#2 Long on-Long off-Deep Point-Deep midwicket
Modern day captains go for in-out fields in Test cricket, and Kohli who is an attacking captain seemed likely that he would deviate from this pattern. However, almost anomalously, he is also currently following the same trend.
The biggest surprise was when he let a terribly out-of-form Ben Duckett get away from the strike in the second Test, despite the batsman being a walking wicket for spinners, by giving him a long-on. This prompted Nasser Hussain on air to wonder if he is switched on during those moments.
Kohli saw the benefits of keeping the field up when a well-set Joe Root played a rash shot and gifted his wicket to Ravichandran Ashwin in the second Test in Vizag, the moment long off was brought up.
Nevertheless, Kohli prefers fielders in the deep. However, inexplicably, even in Mohali, where England were in a spot of bother in their second innings losing quick wickets after starting with a deficit of 134 runs, Kohli went for fielders in the deep.
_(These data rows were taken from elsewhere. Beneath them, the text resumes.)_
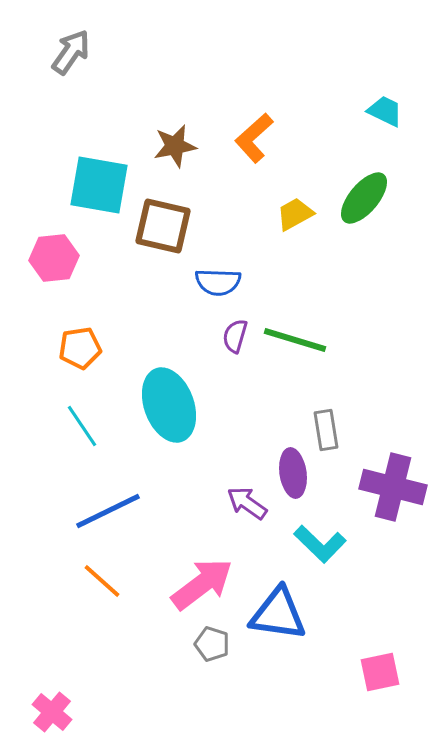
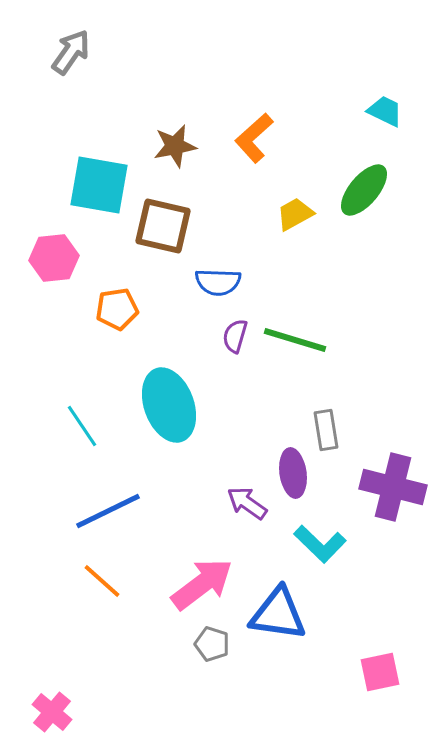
green ellipse: moved 8 px up
orange pentagon: moved 37 px right, 39 px up
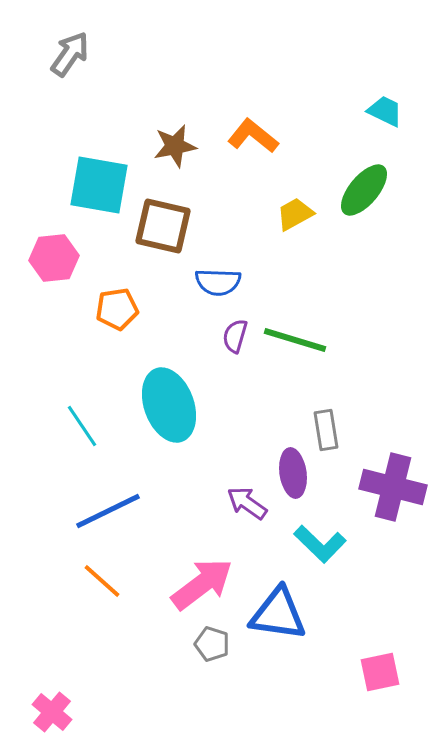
gray arrow: moved 1 px left, 2 px down
orange L-shape: moved 1 px left, 2 px up; rotated 81 degrees clockwise
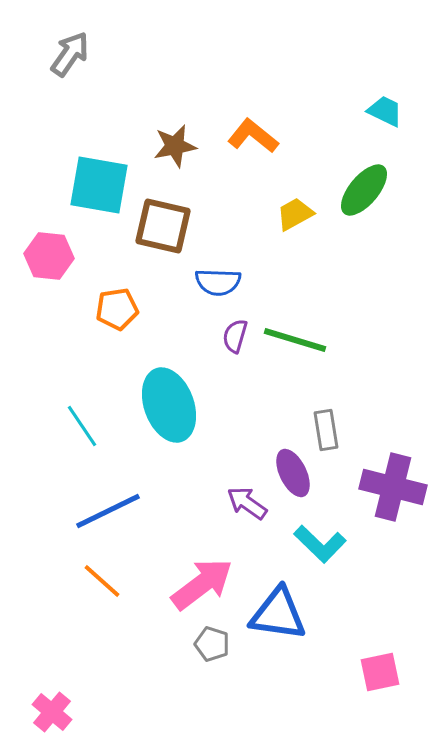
pink hexagon: moved 5 px left, 2 px up; rotated 12 degrees clockwise
purple ellipse: rotated 18 degrees counterclockwise
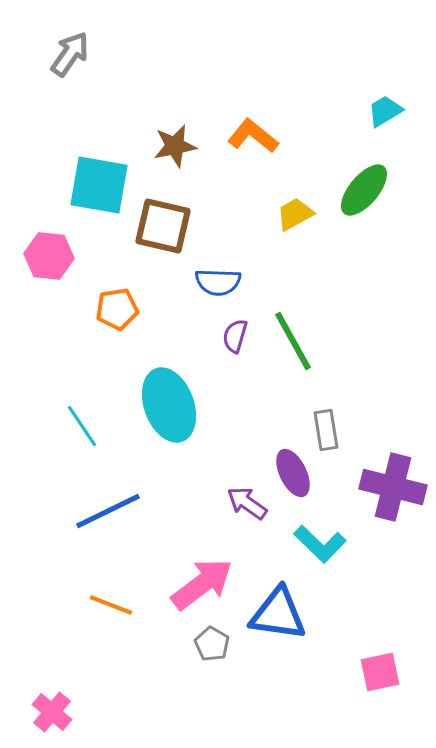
cyan trapezoid: rotated 57 degrees counterclockwise
green line: moved 2 px left, 1 px down; rotated 44 degrees clockwise
orange line: moved 9 px right, 24 px down; rotated 21 degrees counterclockwise
gray pentagon: rotated 12 degrees clockwise
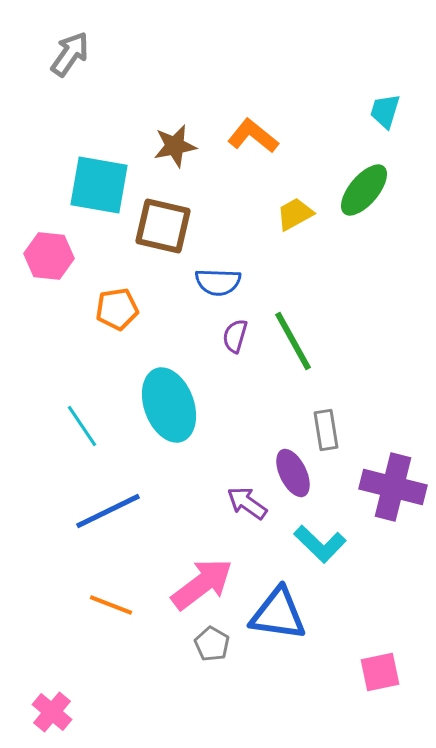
cyan trapezoid: rotated 42 degrees counterclockwise
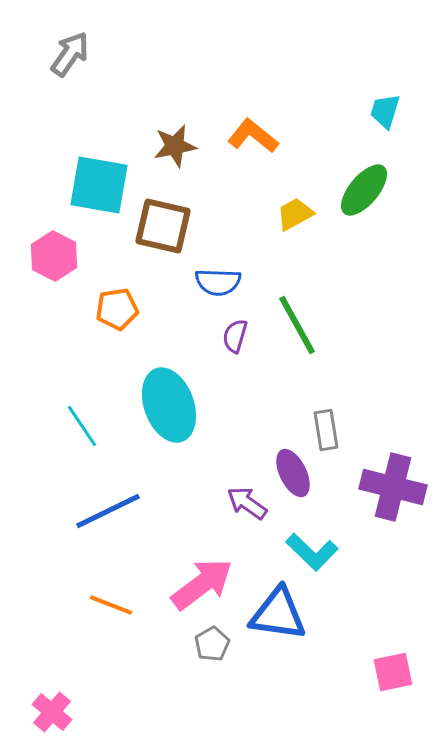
pink hexagon: moved 5 px right; rotated 21 degrees clockwise
green line: moved 4 px right, 16 px up
cyan L-shape: moved 8 px left, 8 px down
gray pentagon: rotated 12 degrees clockwise
pink square: moved 13 px right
In fact, the massive partnership between Moeen Ali and Joe Root in the first Test at Rajkot was largely because Kohli offered too many easy singles very early in their innings, despite India picking up quick wickets and putting England under pressure.
Kohli particularly likes a deep point which is necessary when spinners often drop it short. None of India’s three spinners – Ashwin, Jayant Yadav and Jadeja – looked like they lacked control in the second and third Tests.
In such a scenario, a deep point only offers the batsmen an easy single off a good ball, leaking the pressure and preventing the bowler from bowling six balls to the same batsman. Sometimes, that boundary is worth giving away, if it lets a bowler attack just the one batsman.